Information supplied section start

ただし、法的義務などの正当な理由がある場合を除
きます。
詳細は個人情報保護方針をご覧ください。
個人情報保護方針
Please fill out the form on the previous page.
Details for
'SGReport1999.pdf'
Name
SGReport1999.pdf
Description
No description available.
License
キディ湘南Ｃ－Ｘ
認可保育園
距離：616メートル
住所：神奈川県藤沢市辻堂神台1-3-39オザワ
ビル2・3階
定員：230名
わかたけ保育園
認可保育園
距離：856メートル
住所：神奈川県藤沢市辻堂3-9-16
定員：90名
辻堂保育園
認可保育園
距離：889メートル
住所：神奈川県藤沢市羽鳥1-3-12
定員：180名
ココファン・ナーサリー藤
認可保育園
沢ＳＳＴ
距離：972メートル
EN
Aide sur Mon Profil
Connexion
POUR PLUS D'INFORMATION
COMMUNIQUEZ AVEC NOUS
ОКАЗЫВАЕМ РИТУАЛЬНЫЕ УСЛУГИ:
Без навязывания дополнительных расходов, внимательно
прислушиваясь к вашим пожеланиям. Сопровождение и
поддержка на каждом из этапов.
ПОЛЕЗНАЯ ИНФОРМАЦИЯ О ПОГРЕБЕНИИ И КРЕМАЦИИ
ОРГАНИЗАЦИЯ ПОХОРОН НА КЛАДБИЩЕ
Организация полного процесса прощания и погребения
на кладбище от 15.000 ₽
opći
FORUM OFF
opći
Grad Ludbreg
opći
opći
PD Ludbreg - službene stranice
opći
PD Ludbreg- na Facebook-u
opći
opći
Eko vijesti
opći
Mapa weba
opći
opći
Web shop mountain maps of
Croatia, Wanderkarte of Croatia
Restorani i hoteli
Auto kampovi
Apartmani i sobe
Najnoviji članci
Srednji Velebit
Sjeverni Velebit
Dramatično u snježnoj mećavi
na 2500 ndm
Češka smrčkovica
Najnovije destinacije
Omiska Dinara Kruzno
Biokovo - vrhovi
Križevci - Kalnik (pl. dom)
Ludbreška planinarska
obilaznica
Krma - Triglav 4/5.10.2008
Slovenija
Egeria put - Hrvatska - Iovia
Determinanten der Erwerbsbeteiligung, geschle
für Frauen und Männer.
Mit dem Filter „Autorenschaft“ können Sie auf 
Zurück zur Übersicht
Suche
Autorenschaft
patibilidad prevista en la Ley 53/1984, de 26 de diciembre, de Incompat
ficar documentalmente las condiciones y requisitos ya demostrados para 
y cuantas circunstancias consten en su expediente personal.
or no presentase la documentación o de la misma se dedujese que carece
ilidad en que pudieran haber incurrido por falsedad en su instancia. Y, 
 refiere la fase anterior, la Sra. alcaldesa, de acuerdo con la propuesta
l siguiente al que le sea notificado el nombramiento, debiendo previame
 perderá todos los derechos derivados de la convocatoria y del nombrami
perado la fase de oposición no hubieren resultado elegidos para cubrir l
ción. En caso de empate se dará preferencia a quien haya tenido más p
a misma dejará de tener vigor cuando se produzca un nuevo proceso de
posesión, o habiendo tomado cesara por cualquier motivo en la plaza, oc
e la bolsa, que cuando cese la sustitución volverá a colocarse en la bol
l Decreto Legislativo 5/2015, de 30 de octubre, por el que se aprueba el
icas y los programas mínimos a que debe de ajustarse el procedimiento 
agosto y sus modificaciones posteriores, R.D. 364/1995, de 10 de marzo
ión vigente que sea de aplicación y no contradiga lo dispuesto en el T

Information supplied section end

→ **Required action**: The lines to copy run from the start of the records above through the line holding "Češka smrčkovica"; give them exactly, both ends included, and nothing else.

→ **Written answer**:
ただし、法的義務などの正当な理由がある場合を除
きます。
詳細は個人情報保護方針をご覧ください。
個人情報保護方針
Please fill out the form on the previous page.
Details for
'SGReport1999.pdf'
Name
SGReport1999.pdf
Description
No description available.
License
キディ湘南Ｃ－Ｘ
認可保育園
距離：616メートル
住所：神奈川県藤沢市辻堂神台1-3-39オザワ
ビル2・3階
定員：230名
わかたけ保育園
認可保育園
距離：856メートル
住所：神奈川県藤沢市辻堂3-9-16
定員：90名
辻堂保育園
認可保育園
距離：889メートル
住所：神奈川県藤沢市羽鳥1-3-12
定員：180名
ココファン・ナーサリー藤
認可保育園
沢ＳＳＴ
距離：972メートル
EN
Aide sur Mon Profil
Connexion
POUR PLUS D'INFORMATION
COMMUNIQUEZ AVEC NOUS
ОКАЗЫВАЕМ РИТУАЛЬНЫЕ УСЛУГИ:
Без навязывания дополнительных расходов, внимательно
прислушиваясь к вашим пожеланиям. Сопровождение и
поддержка на каждом из этапов.
ПОЛЕЗНАЯ ИНФОРМАЦИЯ О ПОГРЕБЕНИИ И КРЕМАЦИИ
ОРГАНИЗАЦИЯ ПОХОРОН НА КЛАДБИЩЕ
Организация полного процесса прощания и погребения
на кладбище от 15.000 ₽
opći
FORUM OFF
opći
Grad Ludbreg
opći
opći
PD Ludbreg - službene stranice
opći
PD Ludbreg- na Facebook-u
opći
opći
Eko vijesti
opći
Mapa weba
opći
opći
Web shop mountain maps of
Croatia, Wanderkarte of Croatia
Restorani i hoteli
Auto kampovi
Apartmani i sobe
Najnoviji članci
Srednji Velebit
Sjeverni Velebit
Dramatično u snježnoj mećavi
na 2500 ndm
Češka smrčkovica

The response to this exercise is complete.